Mahvolmuş bir android aniden kendi kendini yok ederken, uzakta bir patlama oldu. Çok fazla hasara yol açmadı ama ses yine de Lu Yin'i sarsarak uyandırdı.
Kendinden fazlasıyla memnundu ve tamamen hayallerine dalmıştı. Peki ya 500.000 güç seviyesine sahip saldırılara karşı savunma yapabilseydi? Bu durumda yine de hedef olmaz mıydı? Diğerleri onu gelişigüzel yakalayıp götürebilirdi. Ayrıca Yu Gizli Sanatının Elçi düzeyindeki saldırıları saptırıp saptıramayacağı henüz bilinmiyordu. Her iki durumda da, bu tür saldırıları başka yöne çevirebilse bile faydasız olurdu. Daosource Tarikatının harabelerinde Nightking Zhenwu ile karşılaştığında hissettiği çaresizliği hatırladı. Bırakın Elçi seviyesindeki güç merkezleri bir yana, Gece Kralı Zhenwu bile Yu Gizli Sanatı tehdidinin üstesinden kolayca gelmeyi başarmıştı.
Lu Yin kendini hayallerinde kaybetmişti ve bu işe yaramazdı. Daha dikkatli olması gerekiyordu.
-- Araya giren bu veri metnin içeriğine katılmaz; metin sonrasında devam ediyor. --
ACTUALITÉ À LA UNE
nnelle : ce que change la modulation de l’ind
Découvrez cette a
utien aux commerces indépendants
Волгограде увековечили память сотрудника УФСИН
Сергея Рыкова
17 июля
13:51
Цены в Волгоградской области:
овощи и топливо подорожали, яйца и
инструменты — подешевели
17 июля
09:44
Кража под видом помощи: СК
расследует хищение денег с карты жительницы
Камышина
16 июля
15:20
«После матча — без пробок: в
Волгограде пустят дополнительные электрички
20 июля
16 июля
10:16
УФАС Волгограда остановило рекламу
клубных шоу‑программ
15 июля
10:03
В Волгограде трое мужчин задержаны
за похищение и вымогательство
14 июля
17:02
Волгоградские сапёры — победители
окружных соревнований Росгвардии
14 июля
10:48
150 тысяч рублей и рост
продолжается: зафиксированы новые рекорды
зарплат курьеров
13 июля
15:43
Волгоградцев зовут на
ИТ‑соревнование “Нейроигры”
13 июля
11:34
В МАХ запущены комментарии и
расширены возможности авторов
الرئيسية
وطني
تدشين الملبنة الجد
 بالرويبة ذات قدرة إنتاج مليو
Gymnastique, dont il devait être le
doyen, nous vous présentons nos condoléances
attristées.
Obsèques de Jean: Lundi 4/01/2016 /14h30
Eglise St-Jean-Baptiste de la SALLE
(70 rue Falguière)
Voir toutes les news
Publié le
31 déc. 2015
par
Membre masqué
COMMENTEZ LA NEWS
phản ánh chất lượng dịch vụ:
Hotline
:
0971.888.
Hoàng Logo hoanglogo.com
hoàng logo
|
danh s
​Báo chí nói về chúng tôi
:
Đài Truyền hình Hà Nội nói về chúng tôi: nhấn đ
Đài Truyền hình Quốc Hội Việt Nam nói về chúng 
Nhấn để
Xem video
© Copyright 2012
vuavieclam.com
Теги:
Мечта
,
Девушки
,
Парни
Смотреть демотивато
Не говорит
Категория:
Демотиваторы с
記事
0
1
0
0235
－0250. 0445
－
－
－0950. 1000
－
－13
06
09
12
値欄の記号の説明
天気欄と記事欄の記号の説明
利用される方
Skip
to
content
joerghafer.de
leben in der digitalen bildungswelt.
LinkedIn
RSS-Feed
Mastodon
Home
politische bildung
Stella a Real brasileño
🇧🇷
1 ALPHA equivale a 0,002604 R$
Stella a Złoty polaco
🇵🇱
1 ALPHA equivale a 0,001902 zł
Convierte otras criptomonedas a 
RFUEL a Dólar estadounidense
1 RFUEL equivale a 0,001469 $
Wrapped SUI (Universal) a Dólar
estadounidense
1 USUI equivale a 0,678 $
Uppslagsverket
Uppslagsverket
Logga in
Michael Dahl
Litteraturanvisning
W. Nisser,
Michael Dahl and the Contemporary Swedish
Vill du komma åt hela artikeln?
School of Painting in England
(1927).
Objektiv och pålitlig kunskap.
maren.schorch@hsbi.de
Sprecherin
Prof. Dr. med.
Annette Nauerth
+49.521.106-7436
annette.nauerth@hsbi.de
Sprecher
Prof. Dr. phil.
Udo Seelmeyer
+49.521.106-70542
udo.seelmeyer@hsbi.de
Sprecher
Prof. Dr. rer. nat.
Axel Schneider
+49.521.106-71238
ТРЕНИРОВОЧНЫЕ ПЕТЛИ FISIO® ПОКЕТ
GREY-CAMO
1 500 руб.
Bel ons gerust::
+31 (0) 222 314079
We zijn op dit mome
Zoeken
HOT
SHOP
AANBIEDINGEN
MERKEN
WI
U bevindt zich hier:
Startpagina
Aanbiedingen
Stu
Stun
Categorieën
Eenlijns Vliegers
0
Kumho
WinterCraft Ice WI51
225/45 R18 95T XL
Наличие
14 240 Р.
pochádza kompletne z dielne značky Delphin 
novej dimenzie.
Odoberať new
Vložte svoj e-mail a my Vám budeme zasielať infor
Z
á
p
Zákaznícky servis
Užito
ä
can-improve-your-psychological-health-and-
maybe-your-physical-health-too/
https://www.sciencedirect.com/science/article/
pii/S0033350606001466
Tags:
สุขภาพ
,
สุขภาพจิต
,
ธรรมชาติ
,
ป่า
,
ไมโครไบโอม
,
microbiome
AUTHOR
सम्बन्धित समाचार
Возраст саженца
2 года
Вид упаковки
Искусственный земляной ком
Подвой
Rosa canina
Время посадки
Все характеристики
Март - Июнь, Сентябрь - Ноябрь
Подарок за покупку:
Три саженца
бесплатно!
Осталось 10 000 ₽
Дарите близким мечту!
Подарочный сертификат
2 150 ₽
Beş milyon yıldız özü. Bu yeni keşfedilen zenginliği en iyi şekilde nasıl kullanabilirdi? Lu Yin, attığı her adıma rüzgarın eşlik etmesiyle havada yürüyormuş gibi hissetti. Şu anda çok zengindi. Gerçekten fazla zengindi.
Sadece bir karşı saldırı, sınırın geçici olarak huzura kavuşmasına olanak tanımıştı. Teknokrasinin tarafı sayısız android ve ateşli silahla güçlendirilmişti, ancak niyetleri işgali yeniden başlatmak değildi. Hepsi oraya Teknokrasinin savunmasını güçlendirmek için gönderilmişti.
Altıncı Anakara'nın istilası nedeniyle Dış Evren'in güç merkezlerinin çoğunluğu sınırda toplanmıştı ve Teknokrasi'nin odaklanmış bir istilaya karşı koyamayacağı kadar yeterli sayıda vardı. Bu özellikle Yuan Shi'nin varlığı nedeniyle doğruydu ve Teknokrasinin paniğe kapılmasına neden olmuştu.
Sınırdaki güçler Lu Yin'in zehirleriyle birleşerek Teknokrasiyi işgalcilerin konumundan uzaklaştırıp savunucu olmaya zorlamıştı.